(WORK TASK) Word for word, reproduce the records, keeping none of the pictures.

━━━ INPUT

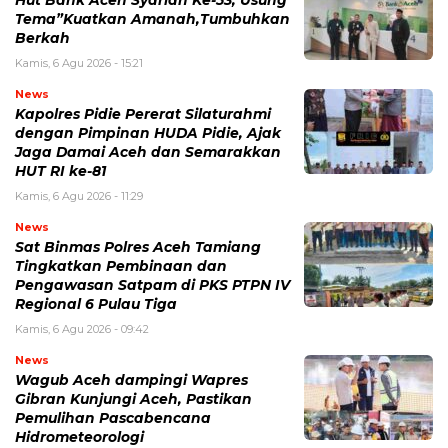
Hut Bank Aceh Syariah Ke-53, Usung
Tema”Kuatkan Amanah,Tumbuhkan
Berkah
Kamis, 6 Agu 2026 - 15:21
News
Kapolres Pidie Pererat Silaturahmi
dengan Pimpinan HUDA Pidie, Ajak
Jaga Damai Aceh dan Semarakkan
HUT RI ke-81
Kamis, 6 Agu 2026 - 11:29
News
Sat Binmas Polres Aceh Tamiang
Tingkatkan Pembinaan dan
Pengawasan Satpam di PKS PTPN IV
Regional 6 Pulau Tiga
Kamis, 6 Agu 2026 - 09:42
News
Wagub Aceh dampingi Wapres
Gibran Kunjungi Aceh, Pastikan
Pemulihan Pascabencana
Hidrometeorologi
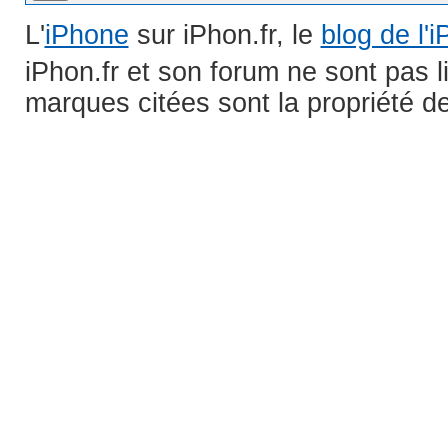
L'
iPhone
sur iPhon.fr, le
blog de l'
iPhon.fr et son forum ne sont pas 
marques citées sont la propriété de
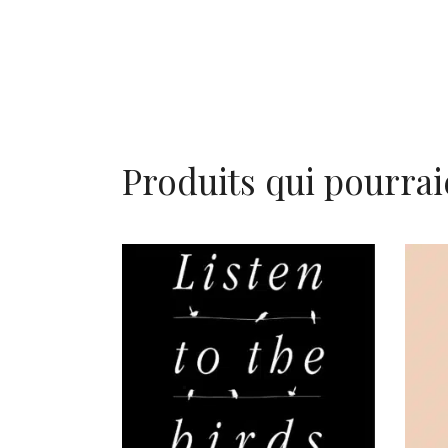
Produits qui pourrai
AJOUTER AU PANIER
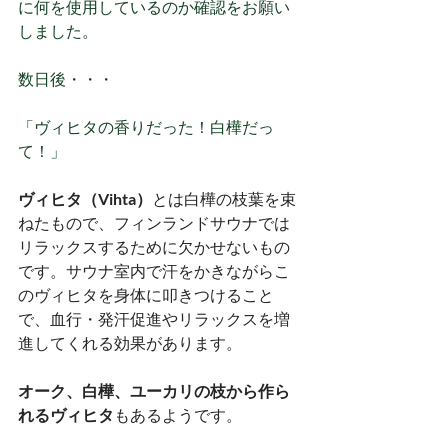
に何を使用しているのか確認をお願い
しました。
数日後・・・
「ヴィヒタの香りだった！白樺だっ
て！」
ヴィヒタ（Vihta）
とは白樺の枝葉を束
ねたもので、フィンランドサウナでは
リラックスするために欠かせないもの
です。サウナ室内で汗をかきながらこ
のヴィヒタを身体に叩きつけること
で、血行・発汗促進やリラックスを増
進してくれる効果があります。
オーク、白樺、ユーカリの枝から作ら
れるヴィヒタ
もあるようです。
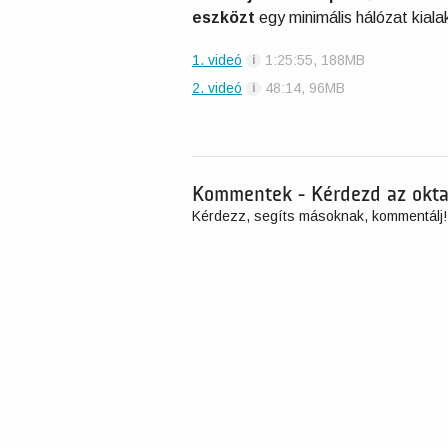
eszközt
egy minimális hálózat kiala
1. videó
1:25:55, 188MB
2. videó
48:14, 96MB
Kommentek - Kérdezd az okta
Kérdezz, segíts másoknak, kommentálj!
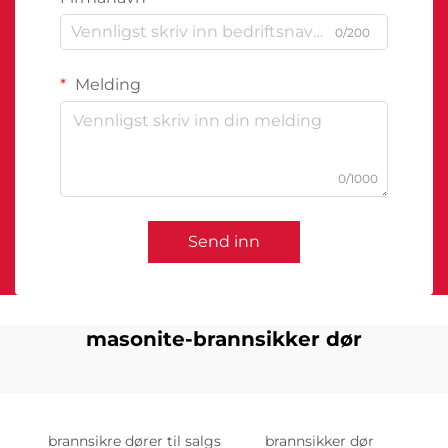
0/200
Melding
0/1000
Send inn
masonite-brannsikker dør
brannsikre dører til salgs
brannsikker dør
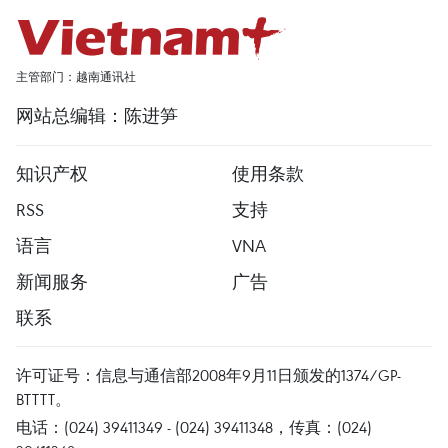
主管部门：越南通讯社
网站总编辑：陈进笋
知识产权
使用条款
RSS
支持
语言
VNA
新闻服务
广告
联系
许可证号：信息与通信部2008年9月11日颁发的1374/GP-
BTTTT。
电话：(024) 39411349 - (024) 39411348，传真：(024)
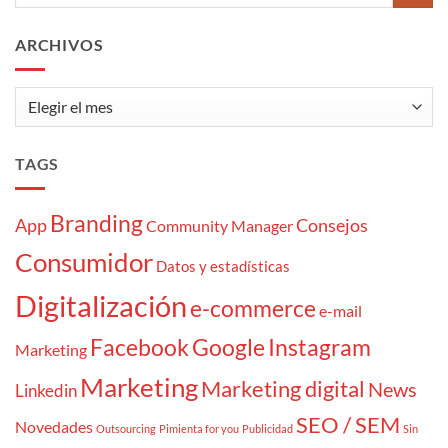
momentazos
tipos
de
cliente
ARCHIVOS
«atrapaoferta»
Archivos
TAGS
Branding
App
Consejos
Community Manager
Consumidor
Datos y estadísticas
Digitalización
e-commerce
e-mail
Facebook
Google
Instagram
Marketing
Marketing
Marketing digital
News
Linkedin
SEO / SEM
Novedades
Outsourcing
Pimienta for you
Publicidad
Sin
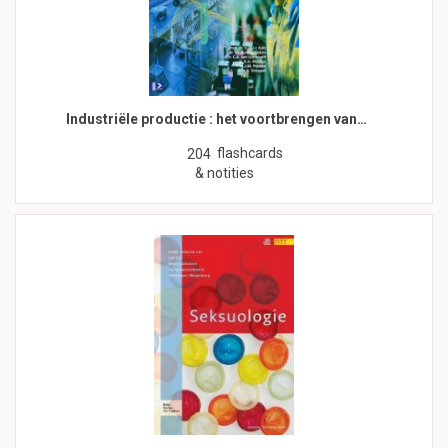
Industriële productie : het voortbrengen van…
flashcards
204
& notities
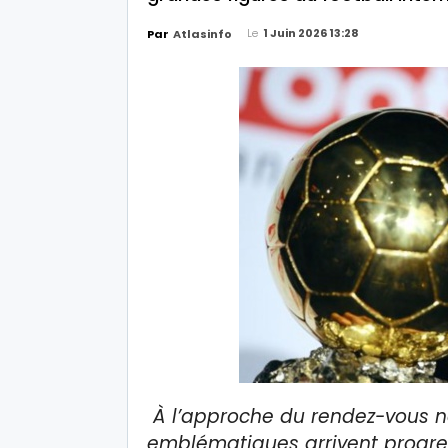
Le
1 Juin 2026 13:28
Par
Atlasinfo
À l’approche du rendez-vous n
emblématiques arrivent progre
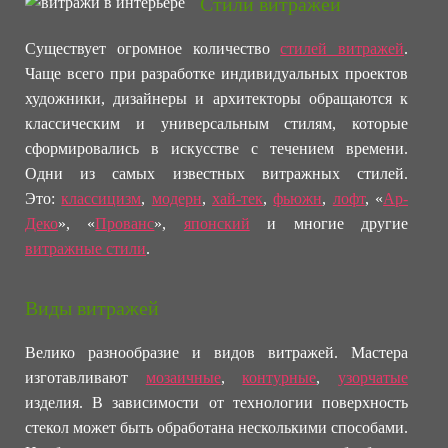
Стили витражей
Существует огромное количество
стилей витражей
.
Чаще всего при разработке индивидуальных проектов
художники, дизайнеры и архитекторы обращаются к
классическим и универсальным стилям, которые
сформировались в искусстве с течением времени.
Одни из самых известных витражных стилей.
Это:
классицизм
,
модерн
,
хай-тек
,
фьюжн
,
лофт
, «
Ар-
Деко
», «
Прованс
»,
японский
и многие другие
витражные стили
.
Виды витражей
Велико разнообразие и видов витражей. Мастера
изготавливают
мозаичные
,
контурные
,
узорчатые
изделия. В зависимости от технологии поверхность
стекол может быть обработана несколькими способами.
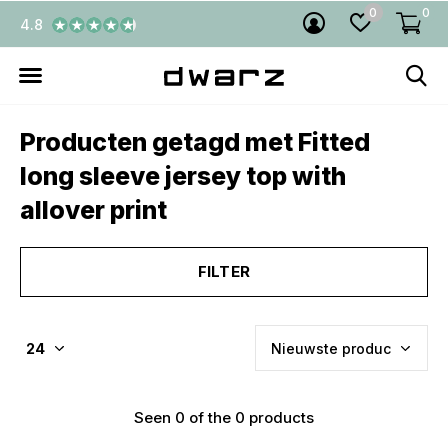
0
0
4.8
Producten getagd met Fitted
long sleeve jersey top with
allover print
FILTER
Seen 0 of the 0 products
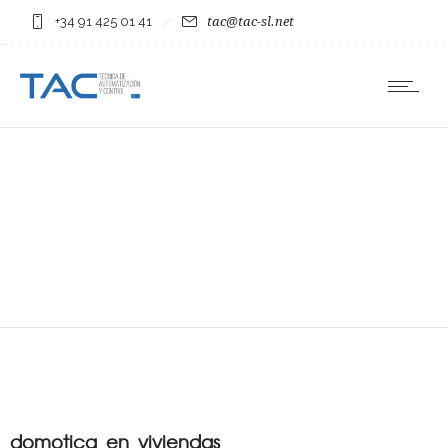
+34 91 425 01 41
tac@tac-sl.net
domotica_en_viviendas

━━━━━━

(EXPECTED ANSWER)
Hut Bank Aceh Syariah Ke-53, Usung
Tema”Kuatkan Amanah,Tumbuhkan
Berkah
Kamis, 6 Agu 2026 - 15:21
News
Kapolres Pidie Pererat Silaturahmi
dengan Pimpinan HUDA Pidie, Ajak
Jaga Damai Aceh dan Semarakkan
HUT RI ke-81
Kamis, 6 Agu 2026 - 11:29
News
Sat Binmas Polres Aceh Tamiang
Tingkatkan Pembinaan dan
Pengawasan Satpam di PKS PTPN IV
Regional 6 Pulau Tiga
Kamis, 6 Agu 2026 - 09:42
News
Wagub Aceh dampingi Wapres
Gibran Kunjungi Aceh, Pastikan
Pemulihan Pascabencana
Hidrometeorologi
L'
iPhone
sur iPhon.fr, le
blog de l'
iPhon.fr et son forum ne sont pas 
marques citées sont la propriété de
Produits qui pourrai
AJOUTER AU PANIER
に何を使用しているのか確認をお願い
しました。
数日後・・・
「ヴィヒタの香りだった！白樺だっ
て！」
ヴィヒタ（Vihta）
とは白樺の枝葉を束
ねたもので、フィンランドサウナでは
リラックスするために欠かせないもの
です。サウナ室内で汗をかきながらこ
のヴィヒタを身体に叩きつけること
で、血行・発汗促進やリラックスを増
進してくれる効果があります。
オーク、白樺、ユーカリの枝から作ら
れるヴィヒタ
もあるようです。
eszközt
egy minimális hálózat kiala
1. videó
1:25:55, 188MB
2. videó
48:14, 96MB
Kommentek - Kérdezd az okta
Kérdezz, segíts másoknak, kommentálj!
0/200
Melding
0/1000
Send inn
masonite-brannsikker dør
brannsikre dører til salgs
brannsikker dør
主管部门：越南通讯社
网站总编辑：陈进笋
知识产权
使用条款
RSS
支持
语言
VNA
新闻服务
广告
联系
许可证号：信息与通信部2008年9月11日颁发的1374/GP-
BTTTT。
电话：(024) 39411349 - (024) 39411348，传真：(024)
momentazos
tipos
de
cliente
ARCHIVOS
«atrapaoferta»
Archivos
TAGS
Branding
App
Consejos
Community Manager
Consumidor
Datos y estadísticas
Digitalización
e-commerce
e-mail
Facebook
Google
Instagram
Marketing
Marketing
Marketing digital
News
Linkedin
SEO / SEM
Novedades
Outsourcing
Pimienta for you
Publicidad
Sin
Industriële productie : het voortbrengen van…
flashcards
204
& notities
Le
1 Juin 2026 13:28
Par
Atlasinfo
À l’approche du rendez-vous n
emblématiques arrivent progre
Стили витражей
Существует огромное количество
стилей витражей
.
Чаще всего при разработке индивидуальных проектов
художники, дизайнеры и архитекторы обращаются к
классическим и универсальным стилям, которые
сформировались в искусстве с течением времени.
Одни из самых известных витражных стилей.
Это:
классицизм
,
модерн
,
хай-тек
,
фьюжн
,
лофт
, «
Ар-
Деко
», «
Прованс
»,
японский
и многие другие
витражные стили
.
Виды витражей
Велико разнообразие и видов витражей. Мастера
изготавливают
мозаичные
,
контурные
,
узорчатые
изделия. В зависимости от технологии поверхность
стекол может быть обработана несколькими способами.
0
0
4.8
Producten getagd met Fitted
long sleeve jersey top with
allover print
FILTER
Seen 0 of the 0 products
+34 91 425 01 41
tac@tac-sl.net
domotica_en_viviendas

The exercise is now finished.